N’est visible pour l’instant que l’avantage du public. Mais bien entendu l’utilisation de ces données ne se limite pas à adapter au mieux l’expérience numérique des utilisateurs : Les données personnelles sont une mine d’or que les géants du net exploitent avec plaisir. En 2012 156 milliards de dollars auraient été tirés de l’exploitation des données personnelles d’après l’institut américain Data Driven Marketing, chiffre qui pourrait être quadruplé si les entreprises utilisaient toutes les données à leurs dispositions. Facebook à lui seul a terminé l’année 2015 avec un chiffre d’affaire de plus de 17 milliards de dollars(1).

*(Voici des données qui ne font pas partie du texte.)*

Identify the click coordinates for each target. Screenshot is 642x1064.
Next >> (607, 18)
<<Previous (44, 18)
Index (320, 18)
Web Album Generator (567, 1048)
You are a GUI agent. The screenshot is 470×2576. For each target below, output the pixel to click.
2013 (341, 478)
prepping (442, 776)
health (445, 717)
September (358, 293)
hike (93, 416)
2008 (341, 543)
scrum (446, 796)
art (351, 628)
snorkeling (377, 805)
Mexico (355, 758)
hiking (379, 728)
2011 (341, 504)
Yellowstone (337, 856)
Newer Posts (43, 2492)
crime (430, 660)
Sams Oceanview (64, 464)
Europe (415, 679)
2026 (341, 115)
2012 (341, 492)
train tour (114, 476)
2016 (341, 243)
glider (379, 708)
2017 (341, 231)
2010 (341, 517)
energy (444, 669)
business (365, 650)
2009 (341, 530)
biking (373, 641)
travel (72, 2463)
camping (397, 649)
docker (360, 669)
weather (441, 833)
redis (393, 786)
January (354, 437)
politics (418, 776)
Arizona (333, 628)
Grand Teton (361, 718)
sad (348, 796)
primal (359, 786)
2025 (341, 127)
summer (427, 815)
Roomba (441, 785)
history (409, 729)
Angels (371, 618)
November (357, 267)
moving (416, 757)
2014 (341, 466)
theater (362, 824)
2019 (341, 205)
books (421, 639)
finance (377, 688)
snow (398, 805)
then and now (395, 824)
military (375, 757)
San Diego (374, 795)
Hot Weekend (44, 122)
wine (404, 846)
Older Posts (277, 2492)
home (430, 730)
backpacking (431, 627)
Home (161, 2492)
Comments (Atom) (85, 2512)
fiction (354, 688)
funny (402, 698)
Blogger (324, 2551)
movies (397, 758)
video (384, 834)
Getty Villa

Comment transformer la donnée en monnaie ? La réponse passe le plus souvent par la publicité : Le profilage de catégories de personnes et de leurs centres d’intérêt permet de prédire des tendances futures : Quelle marque de vêtement la ménagère de moins de 50 ans préfère-t-elle ? Où les Dupont veulent-ils aller faire du ski ? Les étudiants en droit préfèrent-ils les codes civils Dalloz ou LexisNexis ?!! (Tendance à hauts enjeux. Ou pas.)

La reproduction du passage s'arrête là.